(Dataset entries)
#####

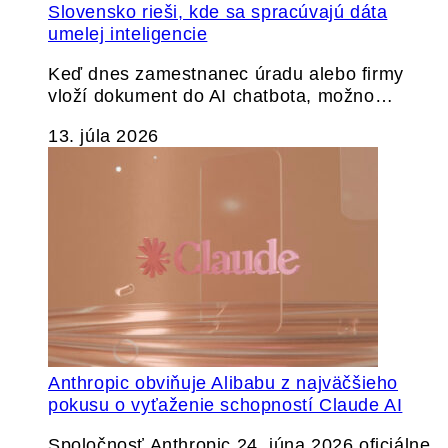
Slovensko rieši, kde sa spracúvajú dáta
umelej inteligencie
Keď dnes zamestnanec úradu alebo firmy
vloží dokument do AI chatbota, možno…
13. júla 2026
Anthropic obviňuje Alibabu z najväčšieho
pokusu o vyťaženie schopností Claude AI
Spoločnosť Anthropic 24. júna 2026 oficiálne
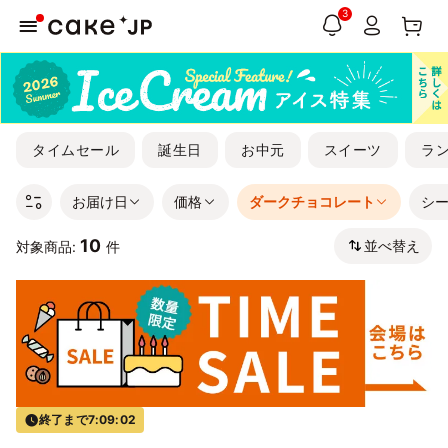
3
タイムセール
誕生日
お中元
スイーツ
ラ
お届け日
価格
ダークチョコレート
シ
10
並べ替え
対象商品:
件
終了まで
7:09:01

#####

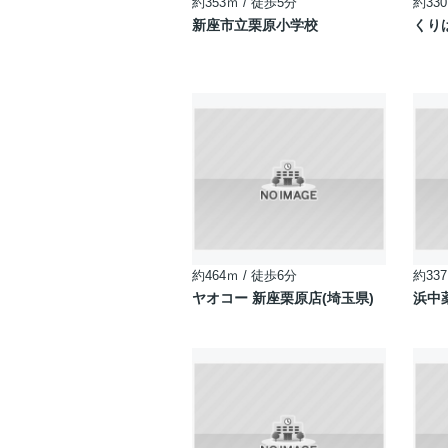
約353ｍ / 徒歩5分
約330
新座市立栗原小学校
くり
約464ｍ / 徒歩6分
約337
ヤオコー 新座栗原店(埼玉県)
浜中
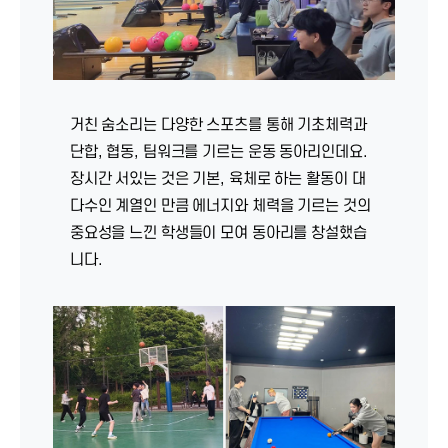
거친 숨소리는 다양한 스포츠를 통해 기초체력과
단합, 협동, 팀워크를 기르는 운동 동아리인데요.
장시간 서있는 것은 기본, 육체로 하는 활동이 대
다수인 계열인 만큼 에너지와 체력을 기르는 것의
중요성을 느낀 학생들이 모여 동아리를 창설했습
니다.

#####

■ About this exercise ■
Scan the records for lines with the word "Anthropic". Report how many, with no other words.

■ Exercise response ■
2